Kramer: Es gibt diese universelle Sehnsucht nach Zugehörigkeit, bei
Juden wie allen anderen Menschen auch - das ist nichts spezifisch
Jüdisches. Für manche ist Israel sicher eine Ersatzidentifikation, weil
sie in Deutschland trotz aller Bemühungen das Gefühl haben, fremd zu
sein. Ich finde, das Judentum sollte wie eine Familie sein. Da zofft man
sich gelegentlich - aber die Familie verlässt und verstößt man auch nicht.
Hefets: Das klingt zwar sehr schön, und da steckt auch viel Jiddischkeit
drin. Aber ich finde dieses Bild auch gefährlich: Israel ist ein Staat,
und es geht hier um Politik und um Menschenrechte. Da kann es nicht
sein, dass man sagt: Okay, mein Sohn hat zwar jemanden ermordet - aber
ich bin dagegen, dass er ins Gefängnis geht, weil er einfach mein Sohn
ist und wir eine Familie sind, egal was passiert.
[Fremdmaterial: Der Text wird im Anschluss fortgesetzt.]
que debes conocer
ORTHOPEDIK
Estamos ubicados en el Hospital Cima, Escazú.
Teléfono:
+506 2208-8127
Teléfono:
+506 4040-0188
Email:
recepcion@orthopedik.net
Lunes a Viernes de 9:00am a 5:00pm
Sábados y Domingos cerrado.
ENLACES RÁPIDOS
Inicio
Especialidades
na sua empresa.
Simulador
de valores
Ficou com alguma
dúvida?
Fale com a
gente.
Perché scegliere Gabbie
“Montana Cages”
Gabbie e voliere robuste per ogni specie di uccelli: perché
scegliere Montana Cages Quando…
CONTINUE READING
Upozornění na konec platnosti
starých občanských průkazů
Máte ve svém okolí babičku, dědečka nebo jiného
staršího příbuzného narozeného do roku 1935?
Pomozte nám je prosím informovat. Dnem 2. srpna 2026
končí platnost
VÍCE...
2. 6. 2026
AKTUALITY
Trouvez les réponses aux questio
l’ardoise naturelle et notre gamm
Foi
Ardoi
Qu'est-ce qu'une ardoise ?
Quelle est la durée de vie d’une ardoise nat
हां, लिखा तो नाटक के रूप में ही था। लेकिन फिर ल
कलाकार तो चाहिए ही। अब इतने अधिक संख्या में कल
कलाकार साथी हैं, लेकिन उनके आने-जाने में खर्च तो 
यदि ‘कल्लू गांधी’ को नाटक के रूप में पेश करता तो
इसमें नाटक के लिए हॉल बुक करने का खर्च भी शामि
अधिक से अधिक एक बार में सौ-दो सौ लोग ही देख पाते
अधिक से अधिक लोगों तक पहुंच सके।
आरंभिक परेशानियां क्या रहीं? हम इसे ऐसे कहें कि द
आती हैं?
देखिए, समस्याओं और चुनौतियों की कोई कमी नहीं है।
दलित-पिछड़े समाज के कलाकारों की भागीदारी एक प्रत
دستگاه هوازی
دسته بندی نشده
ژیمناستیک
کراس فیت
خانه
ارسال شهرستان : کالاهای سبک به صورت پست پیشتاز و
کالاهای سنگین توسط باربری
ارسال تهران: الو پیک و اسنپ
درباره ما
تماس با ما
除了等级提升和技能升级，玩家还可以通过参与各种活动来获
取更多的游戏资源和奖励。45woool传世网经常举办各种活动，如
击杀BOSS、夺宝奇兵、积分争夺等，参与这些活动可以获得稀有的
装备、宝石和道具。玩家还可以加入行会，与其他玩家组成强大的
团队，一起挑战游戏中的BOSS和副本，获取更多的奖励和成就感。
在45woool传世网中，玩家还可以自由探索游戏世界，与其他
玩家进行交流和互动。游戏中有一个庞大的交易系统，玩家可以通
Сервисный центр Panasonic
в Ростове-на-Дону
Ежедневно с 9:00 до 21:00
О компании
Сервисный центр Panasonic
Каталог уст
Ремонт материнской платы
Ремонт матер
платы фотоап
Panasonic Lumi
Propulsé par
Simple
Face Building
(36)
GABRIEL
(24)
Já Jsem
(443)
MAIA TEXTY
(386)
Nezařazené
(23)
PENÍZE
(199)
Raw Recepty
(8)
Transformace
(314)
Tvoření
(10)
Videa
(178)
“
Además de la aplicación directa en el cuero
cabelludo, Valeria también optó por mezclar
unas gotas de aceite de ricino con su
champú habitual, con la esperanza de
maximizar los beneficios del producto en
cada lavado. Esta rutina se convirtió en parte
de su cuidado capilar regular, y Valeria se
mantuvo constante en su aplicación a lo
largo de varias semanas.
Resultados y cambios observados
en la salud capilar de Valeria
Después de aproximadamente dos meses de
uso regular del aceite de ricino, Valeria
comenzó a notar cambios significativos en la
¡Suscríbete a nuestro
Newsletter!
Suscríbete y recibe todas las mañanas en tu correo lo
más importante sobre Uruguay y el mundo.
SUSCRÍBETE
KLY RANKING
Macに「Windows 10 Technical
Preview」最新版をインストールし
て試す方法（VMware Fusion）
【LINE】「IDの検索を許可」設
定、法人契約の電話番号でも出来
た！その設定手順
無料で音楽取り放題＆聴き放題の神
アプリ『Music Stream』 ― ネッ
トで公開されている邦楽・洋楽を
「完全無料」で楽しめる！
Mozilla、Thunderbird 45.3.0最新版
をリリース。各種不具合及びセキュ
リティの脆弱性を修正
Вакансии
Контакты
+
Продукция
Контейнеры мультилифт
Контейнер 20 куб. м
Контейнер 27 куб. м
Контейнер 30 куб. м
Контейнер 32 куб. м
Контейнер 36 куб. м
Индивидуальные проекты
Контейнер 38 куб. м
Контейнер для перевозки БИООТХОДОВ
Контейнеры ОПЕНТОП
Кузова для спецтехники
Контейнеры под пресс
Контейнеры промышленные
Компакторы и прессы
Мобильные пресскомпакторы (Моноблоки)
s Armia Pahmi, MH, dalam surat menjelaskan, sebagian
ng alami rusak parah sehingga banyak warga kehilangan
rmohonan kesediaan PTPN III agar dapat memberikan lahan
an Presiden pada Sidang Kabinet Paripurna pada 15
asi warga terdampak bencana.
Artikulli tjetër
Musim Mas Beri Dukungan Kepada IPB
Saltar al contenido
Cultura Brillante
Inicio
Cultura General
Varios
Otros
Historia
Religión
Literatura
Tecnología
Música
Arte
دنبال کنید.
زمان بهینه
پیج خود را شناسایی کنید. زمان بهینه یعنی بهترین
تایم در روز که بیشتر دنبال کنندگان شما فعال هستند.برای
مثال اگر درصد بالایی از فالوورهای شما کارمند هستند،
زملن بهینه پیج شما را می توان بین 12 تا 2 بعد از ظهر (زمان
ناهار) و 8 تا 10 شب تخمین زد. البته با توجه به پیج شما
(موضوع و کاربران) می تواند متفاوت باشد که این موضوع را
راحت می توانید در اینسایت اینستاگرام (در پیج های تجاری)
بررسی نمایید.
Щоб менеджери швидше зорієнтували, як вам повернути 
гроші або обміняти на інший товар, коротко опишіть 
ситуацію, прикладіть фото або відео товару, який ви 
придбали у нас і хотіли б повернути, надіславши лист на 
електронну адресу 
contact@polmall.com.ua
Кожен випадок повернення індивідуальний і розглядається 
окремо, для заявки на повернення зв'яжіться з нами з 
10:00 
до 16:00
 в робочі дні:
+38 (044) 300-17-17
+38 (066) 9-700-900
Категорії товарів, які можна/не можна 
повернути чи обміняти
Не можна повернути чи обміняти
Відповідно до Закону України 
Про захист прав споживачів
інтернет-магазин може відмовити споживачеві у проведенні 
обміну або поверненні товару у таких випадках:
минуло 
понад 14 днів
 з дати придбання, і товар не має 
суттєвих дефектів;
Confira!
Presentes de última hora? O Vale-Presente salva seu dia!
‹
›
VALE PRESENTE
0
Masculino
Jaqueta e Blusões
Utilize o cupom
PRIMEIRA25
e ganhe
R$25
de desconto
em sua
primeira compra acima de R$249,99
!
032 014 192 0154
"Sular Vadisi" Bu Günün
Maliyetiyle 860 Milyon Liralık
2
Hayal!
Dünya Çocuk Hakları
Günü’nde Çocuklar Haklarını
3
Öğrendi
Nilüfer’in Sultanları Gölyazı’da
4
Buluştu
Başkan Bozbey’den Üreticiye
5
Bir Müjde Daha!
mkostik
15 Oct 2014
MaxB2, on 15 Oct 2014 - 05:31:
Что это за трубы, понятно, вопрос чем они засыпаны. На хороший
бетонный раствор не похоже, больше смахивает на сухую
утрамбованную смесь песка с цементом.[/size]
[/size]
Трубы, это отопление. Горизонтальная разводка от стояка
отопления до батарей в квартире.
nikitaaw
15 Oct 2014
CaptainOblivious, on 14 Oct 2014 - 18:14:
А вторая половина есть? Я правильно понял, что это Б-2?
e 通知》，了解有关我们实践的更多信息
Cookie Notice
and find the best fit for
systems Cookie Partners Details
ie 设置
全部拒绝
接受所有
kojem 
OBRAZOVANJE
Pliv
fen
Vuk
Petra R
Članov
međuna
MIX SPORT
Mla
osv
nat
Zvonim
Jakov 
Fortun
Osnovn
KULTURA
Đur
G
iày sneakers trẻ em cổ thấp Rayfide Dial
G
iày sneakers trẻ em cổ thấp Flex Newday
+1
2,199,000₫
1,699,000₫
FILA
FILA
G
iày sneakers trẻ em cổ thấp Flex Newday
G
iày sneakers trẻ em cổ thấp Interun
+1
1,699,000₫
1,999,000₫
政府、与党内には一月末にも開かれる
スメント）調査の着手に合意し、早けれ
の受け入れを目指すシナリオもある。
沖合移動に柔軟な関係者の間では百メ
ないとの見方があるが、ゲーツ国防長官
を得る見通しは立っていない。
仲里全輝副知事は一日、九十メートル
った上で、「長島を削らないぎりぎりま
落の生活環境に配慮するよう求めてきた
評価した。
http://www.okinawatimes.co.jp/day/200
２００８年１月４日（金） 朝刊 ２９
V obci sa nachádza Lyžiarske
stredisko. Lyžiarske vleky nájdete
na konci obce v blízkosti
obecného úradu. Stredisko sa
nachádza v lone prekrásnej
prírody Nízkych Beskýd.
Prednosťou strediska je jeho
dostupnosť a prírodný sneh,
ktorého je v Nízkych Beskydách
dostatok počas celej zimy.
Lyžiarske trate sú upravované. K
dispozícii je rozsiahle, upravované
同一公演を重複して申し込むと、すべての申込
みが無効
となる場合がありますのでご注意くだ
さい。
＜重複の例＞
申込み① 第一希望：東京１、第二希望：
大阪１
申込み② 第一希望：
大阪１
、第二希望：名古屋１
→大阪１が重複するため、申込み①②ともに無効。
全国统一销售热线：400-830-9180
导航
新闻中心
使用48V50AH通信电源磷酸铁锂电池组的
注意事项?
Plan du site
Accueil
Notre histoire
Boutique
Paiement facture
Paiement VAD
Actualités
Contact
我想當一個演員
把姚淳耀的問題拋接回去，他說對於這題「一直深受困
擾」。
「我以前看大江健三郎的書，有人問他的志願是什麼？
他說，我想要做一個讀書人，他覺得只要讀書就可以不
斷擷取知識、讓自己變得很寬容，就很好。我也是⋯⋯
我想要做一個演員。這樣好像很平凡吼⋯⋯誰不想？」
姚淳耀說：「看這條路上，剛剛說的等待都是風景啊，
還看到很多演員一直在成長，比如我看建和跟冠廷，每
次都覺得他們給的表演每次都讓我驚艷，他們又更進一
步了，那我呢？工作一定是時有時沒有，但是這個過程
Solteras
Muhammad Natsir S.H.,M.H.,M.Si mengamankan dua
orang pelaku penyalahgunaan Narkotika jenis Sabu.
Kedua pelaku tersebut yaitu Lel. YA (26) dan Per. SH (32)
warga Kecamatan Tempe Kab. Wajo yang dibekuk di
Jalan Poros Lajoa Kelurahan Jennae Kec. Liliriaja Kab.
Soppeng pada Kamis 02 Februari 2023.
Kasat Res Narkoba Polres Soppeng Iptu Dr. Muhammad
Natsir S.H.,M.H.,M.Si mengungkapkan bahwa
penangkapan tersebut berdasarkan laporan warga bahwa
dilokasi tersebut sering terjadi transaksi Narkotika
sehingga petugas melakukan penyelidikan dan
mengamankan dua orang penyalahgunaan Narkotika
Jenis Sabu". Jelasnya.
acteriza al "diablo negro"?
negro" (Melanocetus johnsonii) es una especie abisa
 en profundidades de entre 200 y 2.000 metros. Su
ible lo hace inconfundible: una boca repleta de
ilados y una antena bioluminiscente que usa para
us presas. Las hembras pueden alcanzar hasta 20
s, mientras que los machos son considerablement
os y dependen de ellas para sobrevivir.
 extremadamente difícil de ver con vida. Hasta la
Kramer: Das habe ich auch nicht gesagt.
Hefets: Aber wie können Sie das, was in Gaza passiert, als israelische
Selbstverteidigung bezeichnen?
Kramer: Wir äußern uns doch wesentlich differenzierter. Nehmen Sie das
Beispiel der Gaza-Flottille: Man kann den israelischen Soldaten dort
nicht einfach pure Mordlust vorwerfen. Sie waren einem Mob ausgesetzt,
der, mit Eisenstangen und Messern bewaffnet, versucht hat, sie zu
lynchen. Den Soldaten kann ich da nach meinem heutigen Kenntnisstand
keinen Vorwurf machen. Aber diejenigen, die sie trotz Kenntnis der
Bedrohungslage dorthin geschickt haben, die müssen zur Verantwortung
gezogen werden. Ziemlich klar scheint mir, dass die Soldaten niemals
hätten an dieser Stelle eingesetzt werden dürfen.
(...)
Kramer: Israel wurde aufgrund eines Beschlusses der Vereinten Nationen
ausdrücklich als ein jüdischer Staat aufgebaut. Aber wir dürfen Israel
nicht den Fanatikern und Fundamentalisten überlassen - das ist, glaube
ich, unsere Verpflichtung. Und wir müssen uns die Frage stellen: Was
heißt "jüdischer Staat"? Jüdisch im religiösen oder im ethnischen Sinne?
Ich glaube, wir sind alle aufgerufen, zu hinterfragen, neu zu definieren
und um all die anderen Aspekte zu bereichern, die Judentum und
Jüdischkeit ausmachen. Sodass sich auch nichtjüdische Bürger zu diesem
jüdischen Staat zugehörig fühlen können.